Can Pandemic Surge Call For More Controls?

Earlier this summer, many Americans were in a festive mood. It seemed like the worst of the pandemic was over and the CDC had finally given vaccinated adults the green light to take off their masks and lead normal lives.

But then the Delta variant originated, and now it is responsible for the majority of US COVID-19 cases. In recent weeks, infection rates have soared nationally, and things have gotten so bad that the CDC is now saying that all Americans, regardless of vaccination status, should re-mask in public (at least while they’re indoors).

Right now, many people are frustrated, scared and tired of dealing with a pandemic that has been raging since early 2020. But what is alarming is the fact that some cities are already imposing restrictions to prevent the spread of the new Delta variant. And with more to come, things could take a serious turn for the economy. But can it get so bad that it calls for a fourth stimulus check?

Shutdowns can lead to hiring delays and job losses

The main reason millions of Americans lost their jobs within weeks of the start of the pandemic is that non-essential businesses were forced to close or operate with limited capacity. As such, they had to cut lanes to keep their heads above water, nor did they need as many hands on deck as they weren’t running at full speed.

At this point, we must hope we don’t go back to early pandemic lockdowns. But are more restrictions a possibility? Absolute. And that could unfortunately cause the unemployment rate to rise again.

All of this comes at a time when the economic situation has remained broadly stable, but not necessarily improving. Last week there were 400,000 new unemployment applications submitted. The week before, 424,000 new claims came in. This is in contrast to many weeks where the claims steadily came in at less than 400,000. If weekly unemployment claims continue to rise or not fall, it could prompt lawmakers to reconsider their stance on providing more aid.

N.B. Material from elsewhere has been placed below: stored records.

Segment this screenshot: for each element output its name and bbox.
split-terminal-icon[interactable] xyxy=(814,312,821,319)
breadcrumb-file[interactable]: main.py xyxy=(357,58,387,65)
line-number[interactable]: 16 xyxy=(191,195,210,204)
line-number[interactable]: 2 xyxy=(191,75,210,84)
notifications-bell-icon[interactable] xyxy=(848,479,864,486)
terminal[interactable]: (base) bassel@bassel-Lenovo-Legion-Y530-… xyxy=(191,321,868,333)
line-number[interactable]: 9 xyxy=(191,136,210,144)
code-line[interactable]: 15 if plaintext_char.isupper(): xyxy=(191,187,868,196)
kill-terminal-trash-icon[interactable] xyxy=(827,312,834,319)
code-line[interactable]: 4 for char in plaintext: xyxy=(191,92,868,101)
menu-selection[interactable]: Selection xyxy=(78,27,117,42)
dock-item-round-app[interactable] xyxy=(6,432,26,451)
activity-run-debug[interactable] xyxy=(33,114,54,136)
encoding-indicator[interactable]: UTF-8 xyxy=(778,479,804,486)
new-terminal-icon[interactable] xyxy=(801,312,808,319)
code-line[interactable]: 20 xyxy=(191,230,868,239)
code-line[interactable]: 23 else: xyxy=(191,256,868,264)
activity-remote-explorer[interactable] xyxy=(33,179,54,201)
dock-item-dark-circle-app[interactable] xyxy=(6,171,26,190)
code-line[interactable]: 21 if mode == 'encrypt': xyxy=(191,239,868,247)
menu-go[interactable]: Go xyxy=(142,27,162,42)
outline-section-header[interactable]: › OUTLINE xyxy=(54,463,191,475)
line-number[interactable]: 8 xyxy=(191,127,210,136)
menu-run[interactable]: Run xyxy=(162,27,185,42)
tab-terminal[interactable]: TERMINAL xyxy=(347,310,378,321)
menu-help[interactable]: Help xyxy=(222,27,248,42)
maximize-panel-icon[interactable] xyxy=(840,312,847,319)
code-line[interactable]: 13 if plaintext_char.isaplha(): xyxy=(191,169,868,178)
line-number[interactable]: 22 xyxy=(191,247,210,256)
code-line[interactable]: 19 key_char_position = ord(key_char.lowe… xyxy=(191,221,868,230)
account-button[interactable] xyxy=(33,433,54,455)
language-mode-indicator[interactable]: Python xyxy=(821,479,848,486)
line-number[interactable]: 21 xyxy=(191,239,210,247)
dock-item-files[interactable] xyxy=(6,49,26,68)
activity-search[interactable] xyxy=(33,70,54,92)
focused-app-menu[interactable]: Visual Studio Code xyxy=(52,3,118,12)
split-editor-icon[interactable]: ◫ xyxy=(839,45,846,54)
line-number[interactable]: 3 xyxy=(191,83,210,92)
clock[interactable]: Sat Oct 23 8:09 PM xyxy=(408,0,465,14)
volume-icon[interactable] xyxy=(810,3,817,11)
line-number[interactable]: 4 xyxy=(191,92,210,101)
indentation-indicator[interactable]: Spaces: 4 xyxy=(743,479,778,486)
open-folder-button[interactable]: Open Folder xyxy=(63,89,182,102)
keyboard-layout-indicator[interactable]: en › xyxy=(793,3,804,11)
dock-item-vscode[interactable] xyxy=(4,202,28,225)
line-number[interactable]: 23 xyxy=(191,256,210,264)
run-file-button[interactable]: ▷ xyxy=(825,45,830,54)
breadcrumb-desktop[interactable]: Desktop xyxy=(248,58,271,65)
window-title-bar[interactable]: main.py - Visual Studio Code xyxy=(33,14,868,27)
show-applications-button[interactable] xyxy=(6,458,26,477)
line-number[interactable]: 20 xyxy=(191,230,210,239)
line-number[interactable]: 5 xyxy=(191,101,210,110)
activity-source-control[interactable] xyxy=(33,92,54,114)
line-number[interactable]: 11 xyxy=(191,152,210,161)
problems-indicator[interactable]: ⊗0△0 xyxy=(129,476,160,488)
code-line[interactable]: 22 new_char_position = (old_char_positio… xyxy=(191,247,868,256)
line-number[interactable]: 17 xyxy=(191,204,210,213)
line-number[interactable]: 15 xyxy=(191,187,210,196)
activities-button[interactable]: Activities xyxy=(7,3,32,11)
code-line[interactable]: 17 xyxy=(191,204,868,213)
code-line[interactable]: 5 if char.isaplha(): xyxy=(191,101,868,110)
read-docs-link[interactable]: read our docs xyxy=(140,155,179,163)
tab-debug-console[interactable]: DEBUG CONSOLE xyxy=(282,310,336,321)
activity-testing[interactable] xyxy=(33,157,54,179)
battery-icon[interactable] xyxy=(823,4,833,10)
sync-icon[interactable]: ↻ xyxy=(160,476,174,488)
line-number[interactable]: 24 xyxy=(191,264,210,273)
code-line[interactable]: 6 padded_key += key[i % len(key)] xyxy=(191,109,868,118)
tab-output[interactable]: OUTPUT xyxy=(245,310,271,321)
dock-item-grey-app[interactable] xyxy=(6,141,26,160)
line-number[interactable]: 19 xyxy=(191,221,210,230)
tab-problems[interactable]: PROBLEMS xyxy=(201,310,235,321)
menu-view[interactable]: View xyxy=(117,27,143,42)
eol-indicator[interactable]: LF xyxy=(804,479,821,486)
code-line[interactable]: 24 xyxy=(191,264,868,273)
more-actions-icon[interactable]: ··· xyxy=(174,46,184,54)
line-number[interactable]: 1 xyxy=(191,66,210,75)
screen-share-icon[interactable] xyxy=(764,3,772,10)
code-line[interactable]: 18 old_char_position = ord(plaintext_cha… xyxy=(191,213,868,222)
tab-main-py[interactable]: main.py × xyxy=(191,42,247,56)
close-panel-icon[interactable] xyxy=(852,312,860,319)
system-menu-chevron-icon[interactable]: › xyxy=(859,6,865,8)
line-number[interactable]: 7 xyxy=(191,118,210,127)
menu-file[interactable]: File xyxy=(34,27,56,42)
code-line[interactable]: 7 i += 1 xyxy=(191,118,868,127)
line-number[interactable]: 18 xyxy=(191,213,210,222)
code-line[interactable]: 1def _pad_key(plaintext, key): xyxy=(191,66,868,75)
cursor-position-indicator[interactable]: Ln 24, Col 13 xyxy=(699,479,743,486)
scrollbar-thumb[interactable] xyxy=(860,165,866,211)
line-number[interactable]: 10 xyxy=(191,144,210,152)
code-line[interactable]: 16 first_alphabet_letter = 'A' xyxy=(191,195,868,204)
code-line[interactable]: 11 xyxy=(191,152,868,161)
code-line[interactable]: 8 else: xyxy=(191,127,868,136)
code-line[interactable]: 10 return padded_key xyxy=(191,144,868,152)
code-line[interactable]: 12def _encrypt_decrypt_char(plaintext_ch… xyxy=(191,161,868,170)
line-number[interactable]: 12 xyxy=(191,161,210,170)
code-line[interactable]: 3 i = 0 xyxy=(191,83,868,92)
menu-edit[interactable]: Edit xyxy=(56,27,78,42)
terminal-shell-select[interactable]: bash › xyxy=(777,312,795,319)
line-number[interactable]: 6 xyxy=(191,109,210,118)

At this time, there are no plans to introduce a fourth round of stimulus checks in the US. bank accounts. Likewise, there are no plans to extend the increased unemployment benefits beyond the early September expiration date. But if the outbreak worsens, we could see more help coming. However, what that aid will look like in concrete terms has yet to be determined.

Meanwhile, some people are receiving ongoing aid as part of the latest stimulus bill. Unemployed in states that have not yet ended increased unemployment will receive an additional $300 per week in benefits. Families entitled to the Child Tax Credit receive monthly payments. And the IRS still gives refunds to people who paid taxes on their unemployment benefits last year. Last week, the agency even issued an additional 1.5 million unemployment income tax-related refunds, bringing the total number of refunds in that category to 8.7 million.

All things considered, aid is still being paid. But if the pandemic worsens, we could see more meaningful aid going to the public. We should not necessarily wish that, but it is certainly not excluded.